Microsoft has revealed the details of a multi-phase, large-scale phishing effort that leverages stolen credentials to register devices on a victim’s network in order to spread spam emails and expand the infection pool.
The attacks were carried out using accounts that did not use multi-factor authentication (MFA), allowing the attacker to take advantage of the target’s bring-your-own-device (BYOD) policy and introduce their own rogue devices using the stolen credentials.
The attacks were carried out in two stages. At a technical study released this week, the Microsoft 365 Defender Threat Intelligence Team stated, “The first campaign phase targeted stealing credentials in target firms located mostly in Australia, Singapore, Indonesia, and Thailand.”
“In the second phase, attackers utilised stolen credentials to expand their footing within the company via lateral phishing as well as beyond the network via outbound spam,” says the report.
Users were sent a DocuSign-branded phishing bait with a link that, when clicked, took them to a rogue website impersonating the Office 365 login page, allowing the attackers to steal their credentials.
The hack of over 100 mailboxes across several firms was made possible by the credential theft, which also allowed the attackers to establish an inbox rule to avoid detection.
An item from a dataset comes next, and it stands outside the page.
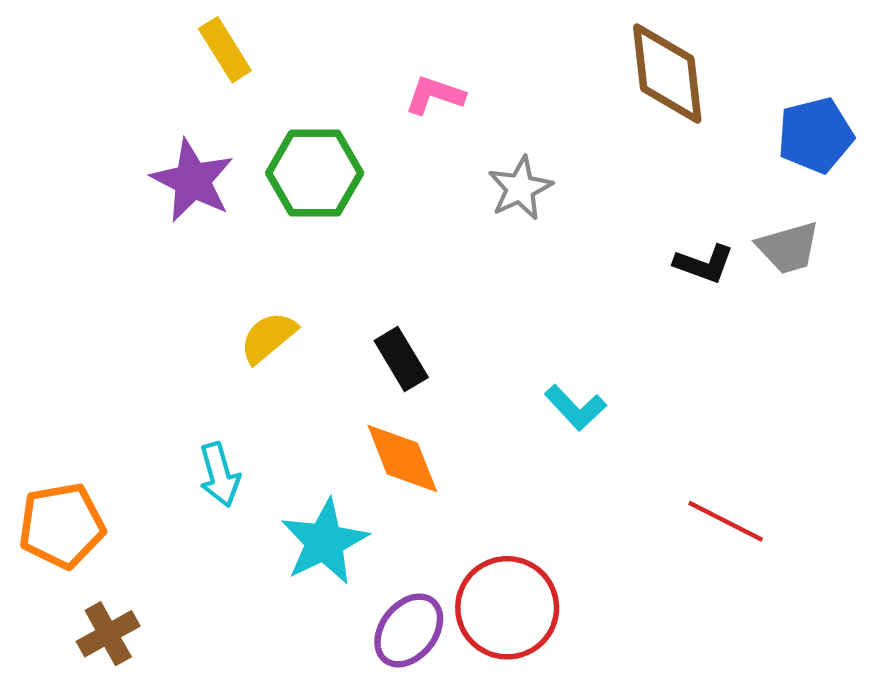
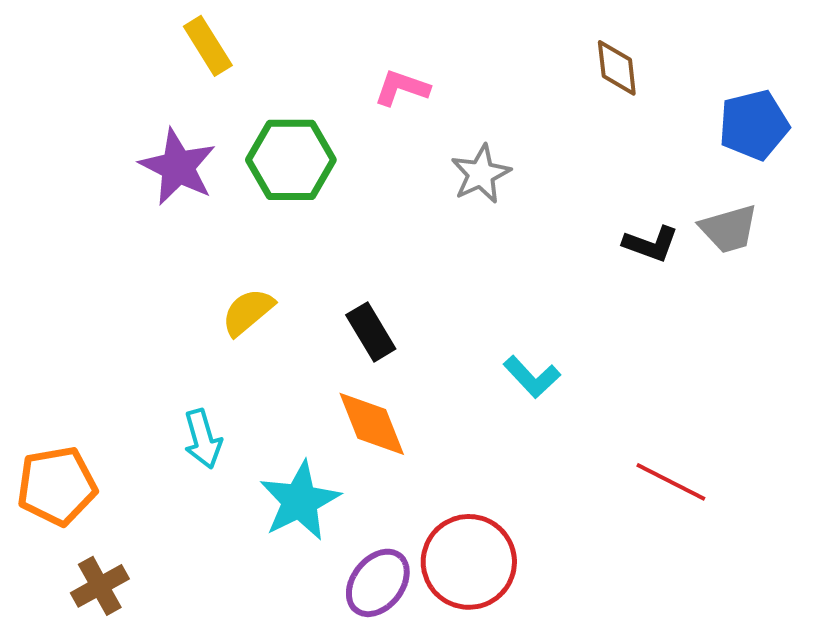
brown diamond: (667, 74) -> (617, 68), size x0.6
The malicious messages were subsequently propagated by a second attack wave that took advantage of the lack of MFA protections by enrolling an unmanaged Windows device in the company’s Azure Active Directory (AD) instance and exploiting the lack of MFA protections.
The unique technique made it possible for the attackers to expand their footing, secretly disseminate the attack, and move laterally throughout the targeted network by connecting the attacker-controlled device to the network.
“To launch the second wave,” Microsoft added, “the attackers used the compromised mailbox of the targeted user to send malicious messages to over 8,500 users both inside and outside the victim company.” “In an attempt to persuade recipients that the ‘Payment.pdf’ file being shared was authentic, the emails employed a SharePoint sharing invitation enticement as the message body.”
The development approaches as email-based social engineering attacks remain the most common way for attackers to acquire initial access to a company’s network and drop malware on infected workstations.
Earlier this month, Netskope Threat Labs revealed a malicious campaign ascribed to the OceanLotus group that used non-standard file types such web archive file (.MHT) attachments to spread information-stealing malware, bypassing signature-based detections.
Implementing best practises such as strong credential hygiene and network segmentation, in addition to turning on MFA, can “raise the ‘cost’ to attackers seeking to spread via the network.”
“These recommended practises can limit an attacker’s ability to move laterally and compromise assets after an initial intrusion,” Microsoft stated. “They should be supplemented with advanced security solutions that give visibility across domains and coordinate threat data among protection components.”